De stichters van de school zijn u bekend. Volgens alfabetische volgorde zijn het: D. Desmedt, P. Duquenne, W. Huber, R. Ingels, Jean-Claude Quintart, J. Schotte en A. Vergote. Allen waren lid van de vroegere Société française de Psychanalyse (Lacan, Lagache, Dolto…). Wetenschappelijke redenen, die samengaan met de principes betreffende de aangeboden vorming, hadden ons doen kiezen voor een psychoanalytische vorming in een welbepaalde freudiaanse groep (in Parijs of in Zurich), ondanks het feit dat deze groep niet behoorde tot de International Psychoanalytic Association.
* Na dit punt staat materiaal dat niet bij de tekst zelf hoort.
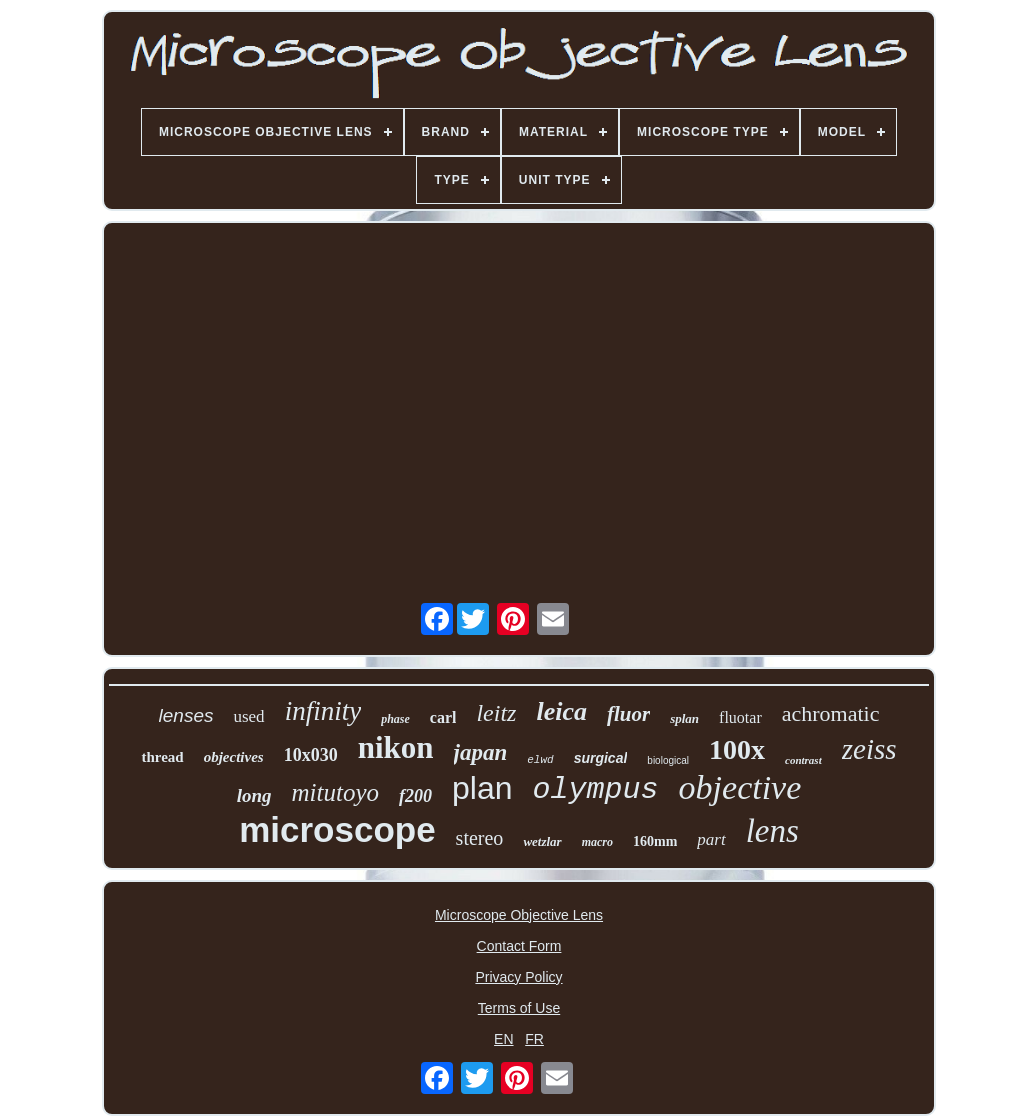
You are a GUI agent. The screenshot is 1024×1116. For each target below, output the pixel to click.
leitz (496, 713)
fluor (628, 714)
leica (561, 711)
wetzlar (542, 841)
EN (503, 1039)
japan (481, 752)
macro (597, 842)
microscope (337, 829)
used (248, 716)
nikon (396, 747)
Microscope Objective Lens (519, 915)
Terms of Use (519, 1008)
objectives (234, 757)
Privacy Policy (518, 977)
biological (668, 760)
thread (162, 757)
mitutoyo (336, 792)
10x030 (311, 755)
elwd (540, 760)
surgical (601, 758)
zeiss (869, 749)
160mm (655, 841)
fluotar (740, 717)
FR (534, 1039)
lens (772, 831)
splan (684, 718)
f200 (415, 796)
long (254, 795)
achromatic (831, 713)
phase (395, 719)
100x (737, 749)
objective (740, 787)
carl (443, 717)
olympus (596, 790)
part (711, 839)
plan (482, 788)
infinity (323, 711)
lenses (186, 715)
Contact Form (519, 946)
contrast (803, 760)
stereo (480, 838)
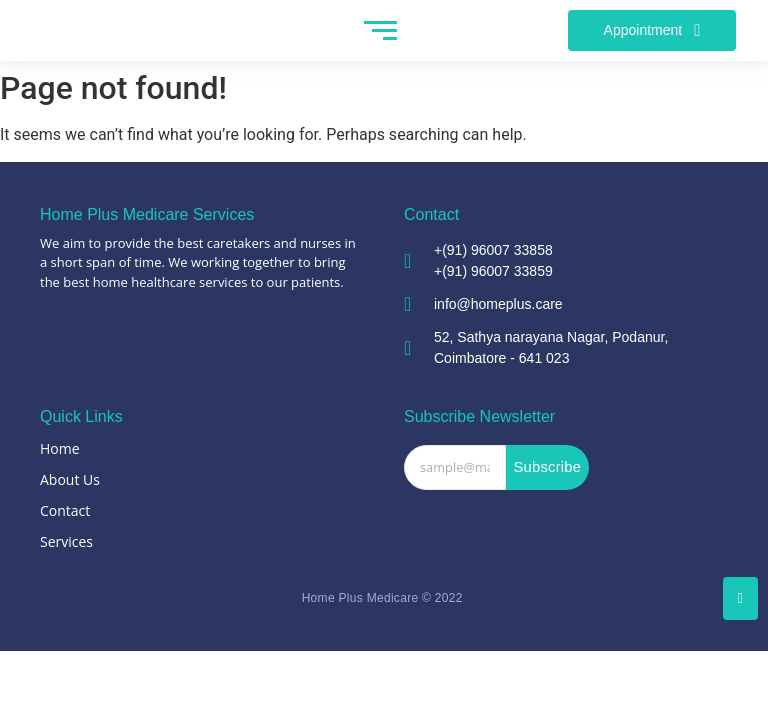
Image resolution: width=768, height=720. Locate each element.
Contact (65, 510)
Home (60, 448)
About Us (70, 479)
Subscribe (547, 467)
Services (66, 541)
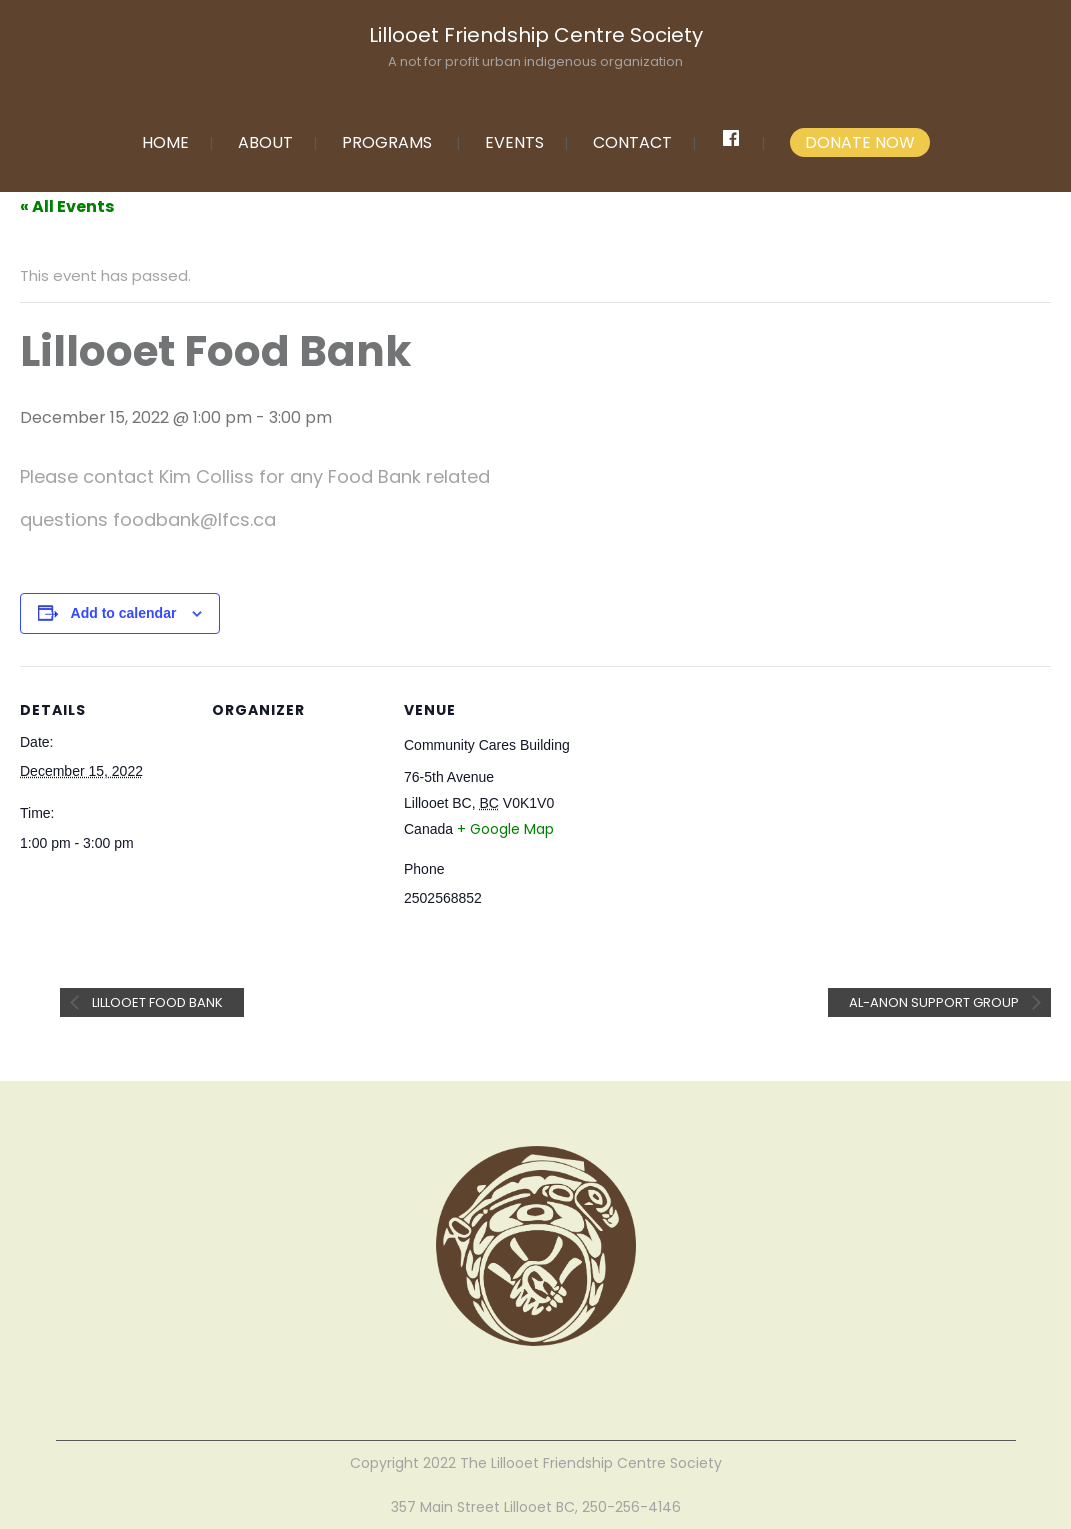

In weerwil van sommige goede persoonlijke verstandhoudingen hebben dan wij dan ook vlug beseft dat er geen mogelijkheid bestond dat wij konden samenwerken met l’Institut de Psychanalyse de Bruxelles, de huidige Belgische Vereniging voor Psychoanalyse. Onze opvattingen gingen daartegen in. Dus hebben wij zelf een School voor Psychoanalyse gesticht. Over deze benaming, geïnspireerd door J. Lacan, hadden wij nagedacht; zij leek ons gerechtvaardigd. Voor ons was zij de symbolische uitdrukking van onze opvattingen.
1. « Belgische ». Hoewel we bijna allen van de Universiteit van Leuven kwamen, wilden wij nochtans onze school niet verbinden met deze universiteit. Onze zetel werd dan ook in Brussel gevestigd. In het begin vergaderden we zelfs bijna altijd in Brussel. Op verzoek van de deelnemers hebben we vervolgens voorlopig en gedeeltelijk onze bijeenkomsten naar Leuven verplaatst, omdat deze plaats gemakkelijker te bereiken was en wij er over een lokaal konden beschikken. Maar niets verplicht ons om Leuven te behouden als plaats van onze bijeenkomsten. Vermelden we trouwens dat analytici van andere universiteiten zich heel vlug verbonden hebben met onze School.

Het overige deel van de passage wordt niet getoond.